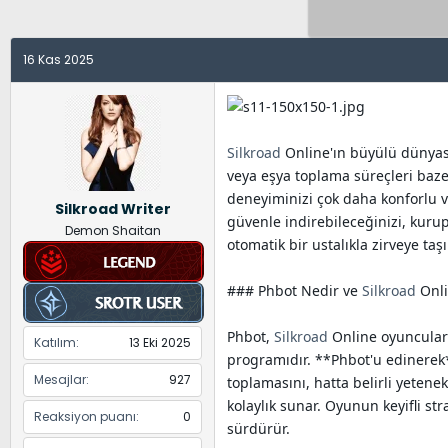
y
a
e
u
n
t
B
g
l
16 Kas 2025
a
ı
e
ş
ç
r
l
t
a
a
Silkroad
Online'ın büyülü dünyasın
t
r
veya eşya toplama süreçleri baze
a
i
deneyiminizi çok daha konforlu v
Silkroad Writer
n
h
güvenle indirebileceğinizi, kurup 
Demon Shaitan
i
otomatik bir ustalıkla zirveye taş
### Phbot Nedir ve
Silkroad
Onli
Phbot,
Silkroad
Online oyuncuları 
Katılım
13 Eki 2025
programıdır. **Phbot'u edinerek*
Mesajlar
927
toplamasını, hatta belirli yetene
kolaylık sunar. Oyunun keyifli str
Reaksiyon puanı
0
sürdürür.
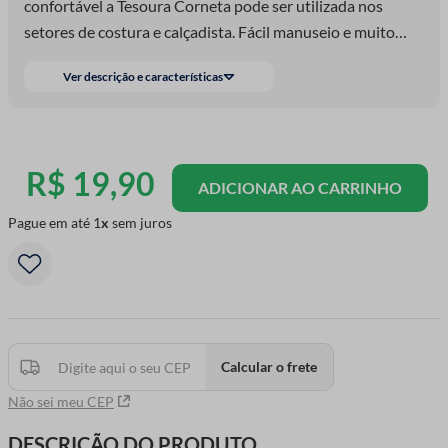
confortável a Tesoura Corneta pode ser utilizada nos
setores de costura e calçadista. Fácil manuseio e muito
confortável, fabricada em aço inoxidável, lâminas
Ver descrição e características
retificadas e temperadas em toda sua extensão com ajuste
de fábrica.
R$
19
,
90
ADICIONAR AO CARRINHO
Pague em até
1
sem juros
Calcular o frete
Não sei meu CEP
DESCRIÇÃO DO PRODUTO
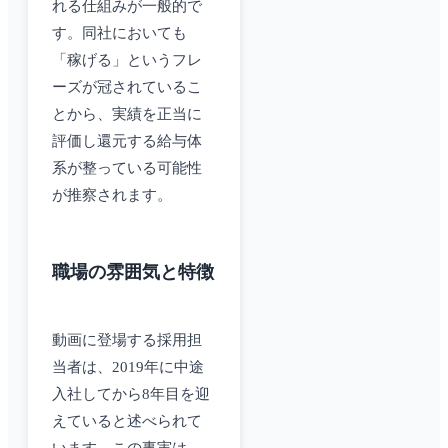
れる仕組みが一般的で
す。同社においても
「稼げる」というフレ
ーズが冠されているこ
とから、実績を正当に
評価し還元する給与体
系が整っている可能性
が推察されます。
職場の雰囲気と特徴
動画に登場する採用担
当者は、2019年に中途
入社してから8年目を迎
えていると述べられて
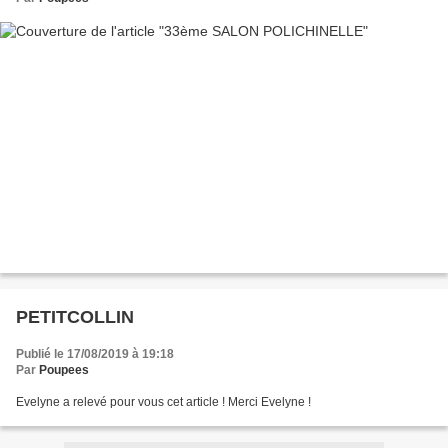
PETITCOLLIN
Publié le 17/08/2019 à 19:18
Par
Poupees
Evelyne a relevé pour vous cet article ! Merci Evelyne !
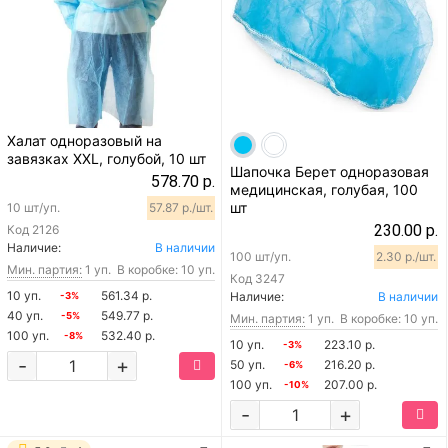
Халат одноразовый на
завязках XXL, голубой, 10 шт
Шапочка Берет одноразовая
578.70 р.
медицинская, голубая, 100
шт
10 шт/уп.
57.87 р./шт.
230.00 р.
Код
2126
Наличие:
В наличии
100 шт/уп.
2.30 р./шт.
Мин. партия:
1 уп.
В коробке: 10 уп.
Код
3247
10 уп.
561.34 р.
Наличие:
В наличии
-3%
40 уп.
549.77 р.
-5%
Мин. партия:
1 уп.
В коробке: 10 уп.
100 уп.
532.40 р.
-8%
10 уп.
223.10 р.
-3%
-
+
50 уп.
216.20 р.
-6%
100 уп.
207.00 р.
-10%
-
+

▸ **TASK DESCRIPTION**: Wherever a line in the data above holds the word "Online", copy that line.

▸ **ANSWER SPACE**:
Online'ın büyülü dünyasın
Online oyuncuları 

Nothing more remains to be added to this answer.